Remuneration: Lifting the curtain on HR’s dark art (part 4)

The four and final part of Sheshaya Surtani journey into remuneration.  More of Sheshaya’s writing can be found here.

If you’re just joining us, please take a look at parts one through three of this series

Remuneration (part 1)

Remuneration (part 2)

Remuneration (part 3)

Part 4: Conclusion: The bottom line about the compensation arena

Taking account of all the key issues discussed in the previous blog series part 1-3, let us now widen our perspective considering the bottom line about compensation:

  • The primary issue an organisation needs to consider in relation to thinking about compensation: how much it wants to rely on direct, short term economic incentives Vs. longer term economic rewards. I.e. should we promote, provide stock ownership or rely on non-monetary forms of motivation?
  • In many contexts, PFP is too narrow a concept. We need to think more broadly in terms of rewards for performance (considering the full portfolio of rewards that the organisation can provide to its employees).

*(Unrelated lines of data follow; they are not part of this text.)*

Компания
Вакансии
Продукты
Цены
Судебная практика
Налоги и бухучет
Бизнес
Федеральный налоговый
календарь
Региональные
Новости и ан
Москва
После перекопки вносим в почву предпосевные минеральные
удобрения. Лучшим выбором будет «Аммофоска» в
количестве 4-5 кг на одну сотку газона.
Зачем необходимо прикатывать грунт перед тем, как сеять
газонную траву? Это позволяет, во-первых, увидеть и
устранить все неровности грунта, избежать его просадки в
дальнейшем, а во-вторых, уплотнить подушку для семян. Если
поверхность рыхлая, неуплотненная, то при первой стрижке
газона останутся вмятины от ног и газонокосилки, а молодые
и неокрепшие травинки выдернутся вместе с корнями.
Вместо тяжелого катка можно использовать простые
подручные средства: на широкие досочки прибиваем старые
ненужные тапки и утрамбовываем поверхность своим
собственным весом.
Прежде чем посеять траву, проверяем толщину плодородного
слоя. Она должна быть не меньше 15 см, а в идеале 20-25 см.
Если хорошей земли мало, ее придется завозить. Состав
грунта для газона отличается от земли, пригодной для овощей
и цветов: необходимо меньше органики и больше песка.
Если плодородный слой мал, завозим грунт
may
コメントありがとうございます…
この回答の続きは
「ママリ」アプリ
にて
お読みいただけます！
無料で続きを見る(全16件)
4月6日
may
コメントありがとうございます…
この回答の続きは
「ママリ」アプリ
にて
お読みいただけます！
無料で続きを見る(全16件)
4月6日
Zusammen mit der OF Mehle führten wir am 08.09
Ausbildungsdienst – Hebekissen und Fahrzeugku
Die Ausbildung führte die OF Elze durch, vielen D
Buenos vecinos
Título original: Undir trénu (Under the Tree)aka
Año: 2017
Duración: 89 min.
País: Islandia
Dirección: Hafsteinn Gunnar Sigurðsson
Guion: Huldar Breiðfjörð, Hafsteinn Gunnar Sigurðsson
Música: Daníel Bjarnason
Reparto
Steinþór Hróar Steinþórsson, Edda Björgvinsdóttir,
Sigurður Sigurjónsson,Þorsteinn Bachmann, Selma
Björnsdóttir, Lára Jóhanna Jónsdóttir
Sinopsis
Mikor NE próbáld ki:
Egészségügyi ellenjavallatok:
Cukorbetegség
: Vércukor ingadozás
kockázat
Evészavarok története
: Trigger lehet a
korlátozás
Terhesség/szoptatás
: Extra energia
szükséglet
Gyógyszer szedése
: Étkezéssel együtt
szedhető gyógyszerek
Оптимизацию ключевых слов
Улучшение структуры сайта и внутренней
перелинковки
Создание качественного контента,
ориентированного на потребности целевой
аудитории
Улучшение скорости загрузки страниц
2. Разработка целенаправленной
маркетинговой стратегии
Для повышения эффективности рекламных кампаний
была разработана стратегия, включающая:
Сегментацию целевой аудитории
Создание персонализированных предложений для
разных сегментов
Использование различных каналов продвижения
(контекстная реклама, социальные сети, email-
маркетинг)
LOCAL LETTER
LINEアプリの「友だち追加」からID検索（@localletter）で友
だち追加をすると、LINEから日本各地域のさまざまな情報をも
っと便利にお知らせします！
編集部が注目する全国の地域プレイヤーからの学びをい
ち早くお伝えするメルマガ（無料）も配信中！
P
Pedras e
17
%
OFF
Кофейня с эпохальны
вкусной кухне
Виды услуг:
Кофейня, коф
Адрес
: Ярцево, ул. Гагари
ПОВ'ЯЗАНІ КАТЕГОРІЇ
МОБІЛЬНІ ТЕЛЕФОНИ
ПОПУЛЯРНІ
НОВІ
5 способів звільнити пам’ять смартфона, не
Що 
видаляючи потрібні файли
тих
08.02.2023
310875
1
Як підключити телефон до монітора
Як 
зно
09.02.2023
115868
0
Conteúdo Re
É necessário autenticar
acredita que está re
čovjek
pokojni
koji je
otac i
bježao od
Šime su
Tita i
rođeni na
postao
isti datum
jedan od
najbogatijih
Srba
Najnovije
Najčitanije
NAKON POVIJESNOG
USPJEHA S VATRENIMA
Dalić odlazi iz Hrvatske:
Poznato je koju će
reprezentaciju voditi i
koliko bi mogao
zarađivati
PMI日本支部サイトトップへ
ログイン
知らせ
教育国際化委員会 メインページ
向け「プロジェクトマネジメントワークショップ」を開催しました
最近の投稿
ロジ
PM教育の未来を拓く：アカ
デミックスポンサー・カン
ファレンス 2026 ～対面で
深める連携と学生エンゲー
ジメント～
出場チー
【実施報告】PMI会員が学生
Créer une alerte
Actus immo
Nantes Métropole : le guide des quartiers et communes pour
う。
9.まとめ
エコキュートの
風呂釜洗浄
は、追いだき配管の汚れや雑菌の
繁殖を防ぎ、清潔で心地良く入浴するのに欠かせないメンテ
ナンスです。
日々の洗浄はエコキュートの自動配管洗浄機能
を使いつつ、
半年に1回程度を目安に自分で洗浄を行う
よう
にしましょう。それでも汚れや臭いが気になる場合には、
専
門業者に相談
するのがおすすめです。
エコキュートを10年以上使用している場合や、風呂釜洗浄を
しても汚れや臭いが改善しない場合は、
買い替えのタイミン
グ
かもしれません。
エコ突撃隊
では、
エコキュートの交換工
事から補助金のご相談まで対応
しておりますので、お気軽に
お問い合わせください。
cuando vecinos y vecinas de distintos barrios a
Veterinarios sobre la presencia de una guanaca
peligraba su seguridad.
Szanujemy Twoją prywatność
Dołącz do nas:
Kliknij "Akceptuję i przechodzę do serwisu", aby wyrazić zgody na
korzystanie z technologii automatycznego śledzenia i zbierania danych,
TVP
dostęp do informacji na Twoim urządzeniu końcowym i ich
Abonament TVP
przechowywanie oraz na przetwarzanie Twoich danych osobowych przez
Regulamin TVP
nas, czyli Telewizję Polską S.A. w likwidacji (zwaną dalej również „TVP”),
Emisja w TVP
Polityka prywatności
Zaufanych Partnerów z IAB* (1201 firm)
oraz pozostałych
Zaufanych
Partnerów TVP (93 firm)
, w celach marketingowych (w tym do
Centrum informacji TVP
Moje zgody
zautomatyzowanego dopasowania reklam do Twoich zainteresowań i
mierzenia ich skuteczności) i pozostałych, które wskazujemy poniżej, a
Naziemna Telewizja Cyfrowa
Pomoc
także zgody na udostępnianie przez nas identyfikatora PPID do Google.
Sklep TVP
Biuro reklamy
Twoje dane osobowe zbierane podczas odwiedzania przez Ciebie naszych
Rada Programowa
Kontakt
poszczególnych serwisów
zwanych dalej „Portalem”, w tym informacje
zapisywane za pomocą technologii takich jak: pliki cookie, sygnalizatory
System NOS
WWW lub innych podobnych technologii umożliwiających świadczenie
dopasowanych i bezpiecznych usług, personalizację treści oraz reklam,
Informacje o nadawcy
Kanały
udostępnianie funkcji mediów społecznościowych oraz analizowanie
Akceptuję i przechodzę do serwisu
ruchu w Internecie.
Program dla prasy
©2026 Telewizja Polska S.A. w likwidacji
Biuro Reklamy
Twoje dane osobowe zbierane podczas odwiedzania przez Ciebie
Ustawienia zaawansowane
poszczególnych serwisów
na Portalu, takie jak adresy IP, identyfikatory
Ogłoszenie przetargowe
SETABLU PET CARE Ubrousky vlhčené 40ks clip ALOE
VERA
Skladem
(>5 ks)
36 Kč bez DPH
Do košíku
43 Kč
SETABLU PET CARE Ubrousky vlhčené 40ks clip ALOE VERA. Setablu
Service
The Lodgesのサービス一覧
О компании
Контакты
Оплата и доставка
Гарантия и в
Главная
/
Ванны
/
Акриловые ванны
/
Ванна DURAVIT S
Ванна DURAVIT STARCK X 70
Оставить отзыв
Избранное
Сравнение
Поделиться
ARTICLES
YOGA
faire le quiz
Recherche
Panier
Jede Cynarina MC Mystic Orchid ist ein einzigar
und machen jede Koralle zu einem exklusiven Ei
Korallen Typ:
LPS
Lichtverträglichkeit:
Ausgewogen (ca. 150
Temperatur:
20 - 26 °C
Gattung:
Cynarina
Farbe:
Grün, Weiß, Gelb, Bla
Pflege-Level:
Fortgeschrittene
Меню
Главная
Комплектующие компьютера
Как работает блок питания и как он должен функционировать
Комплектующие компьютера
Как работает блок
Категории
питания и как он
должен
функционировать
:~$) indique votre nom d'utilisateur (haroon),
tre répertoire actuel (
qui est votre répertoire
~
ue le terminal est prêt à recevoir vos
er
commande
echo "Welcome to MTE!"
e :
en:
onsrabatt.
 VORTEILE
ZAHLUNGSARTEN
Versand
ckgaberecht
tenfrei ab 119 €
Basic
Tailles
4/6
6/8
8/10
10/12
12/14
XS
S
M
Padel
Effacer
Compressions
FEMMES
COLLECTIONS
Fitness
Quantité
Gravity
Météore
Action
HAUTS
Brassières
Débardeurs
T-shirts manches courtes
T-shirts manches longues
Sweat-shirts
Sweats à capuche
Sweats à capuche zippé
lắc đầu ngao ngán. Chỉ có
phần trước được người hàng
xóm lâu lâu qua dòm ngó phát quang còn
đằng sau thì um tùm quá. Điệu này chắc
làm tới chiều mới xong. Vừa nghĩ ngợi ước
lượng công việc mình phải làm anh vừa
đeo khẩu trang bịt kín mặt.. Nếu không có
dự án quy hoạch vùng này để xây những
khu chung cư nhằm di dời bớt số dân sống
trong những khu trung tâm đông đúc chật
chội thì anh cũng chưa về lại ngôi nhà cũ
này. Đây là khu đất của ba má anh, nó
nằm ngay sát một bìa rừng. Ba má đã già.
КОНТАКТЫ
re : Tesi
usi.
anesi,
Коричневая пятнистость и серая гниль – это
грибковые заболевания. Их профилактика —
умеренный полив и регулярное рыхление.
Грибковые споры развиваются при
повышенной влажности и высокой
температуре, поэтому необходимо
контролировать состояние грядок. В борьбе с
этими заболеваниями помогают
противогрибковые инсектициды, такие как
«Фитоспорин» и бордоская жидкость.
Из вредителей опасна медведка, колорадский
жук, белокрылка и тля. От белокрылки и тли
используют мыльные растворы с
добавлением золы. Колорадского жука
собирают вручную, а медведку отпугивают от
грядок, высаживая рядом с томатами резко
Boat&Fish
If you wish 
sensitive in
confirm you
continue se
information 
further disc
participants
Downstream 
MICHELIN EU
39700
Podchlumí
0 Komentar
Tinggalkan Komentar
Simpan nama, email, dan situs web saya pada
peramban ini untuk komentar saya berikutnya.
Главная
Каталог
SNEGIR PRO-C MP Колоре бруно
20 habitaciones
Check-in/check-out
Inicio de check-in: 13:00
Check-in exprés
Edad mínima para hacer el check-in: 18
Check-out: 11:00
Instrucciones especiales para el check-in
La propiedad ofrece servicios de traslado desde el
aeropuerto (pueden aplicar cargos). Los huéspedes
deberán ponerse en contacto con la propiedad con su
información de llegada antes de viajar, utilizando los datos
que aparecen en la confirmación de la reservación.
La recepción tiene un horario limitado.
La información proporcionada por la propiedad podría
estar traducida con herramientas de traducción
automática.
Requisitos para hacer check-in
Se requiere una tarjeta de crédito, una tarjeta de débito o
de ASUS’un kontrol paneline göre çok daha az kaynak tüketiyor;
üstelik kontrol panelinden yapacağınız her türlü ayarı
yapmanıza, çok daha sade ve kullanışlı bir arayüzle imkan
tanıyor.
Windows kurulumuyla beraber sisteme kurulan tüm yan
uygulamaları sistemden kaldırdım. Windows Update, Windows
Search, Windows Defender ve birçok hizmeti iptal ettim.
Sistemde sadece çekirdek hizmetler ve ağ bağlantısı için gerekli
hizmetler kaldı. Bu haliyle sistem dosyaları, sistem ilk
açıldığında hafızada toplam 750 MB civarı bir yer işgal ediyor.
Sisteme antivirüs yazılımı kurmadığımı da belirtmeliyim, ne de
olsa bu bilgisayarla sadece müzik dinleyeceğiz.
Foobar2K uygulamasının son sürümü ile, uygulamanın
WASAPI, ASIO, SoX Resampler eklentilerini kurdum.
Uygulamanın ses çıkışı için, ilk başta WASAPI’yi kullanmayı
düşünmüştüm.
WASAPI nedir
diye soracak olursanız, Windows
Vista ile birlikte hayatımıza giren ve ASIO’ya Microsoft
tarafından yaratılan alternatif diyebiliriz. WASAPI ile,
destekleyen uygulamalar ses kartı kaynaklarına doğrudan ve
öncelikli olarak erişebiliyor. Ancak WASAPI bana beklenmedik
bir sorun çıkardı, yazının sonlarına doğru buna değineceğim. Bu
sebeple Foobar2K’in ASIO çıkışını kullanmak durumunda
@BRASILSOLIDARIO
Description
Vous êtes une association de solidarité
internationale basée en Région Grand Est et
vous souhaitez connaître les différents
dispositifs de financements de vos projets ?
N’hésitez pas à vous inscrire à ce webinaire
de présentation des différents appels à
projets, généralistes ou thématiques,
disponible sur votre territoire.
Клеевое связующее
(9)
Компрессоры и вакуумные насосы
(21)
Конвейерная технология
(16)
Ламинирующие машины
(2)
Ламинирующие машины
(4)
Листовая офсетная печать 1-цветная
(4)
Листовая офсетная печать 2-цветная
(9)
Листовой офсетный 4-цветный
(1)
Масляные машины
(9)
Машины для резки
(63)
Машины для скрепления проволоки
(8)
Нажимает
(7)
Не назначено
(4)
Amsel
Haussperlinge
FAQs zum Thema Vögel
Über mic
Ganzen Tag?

Moreover it is important to bear in mind the basic question: to what extent do you want employees focusing on pay as their main source of job motivation?
  • As an essential takeaway: managers must be urged not to lose sight of the powerful social and psychological forces that motivate people and influence their reactions to any reward system. This has led to strong emphasis on the process by which performance is evaluated and rewards are distributed in an organisation, which are likely to have a profound impact on the perception of organisational distributive and procedural justice. (C.f. Greenberg).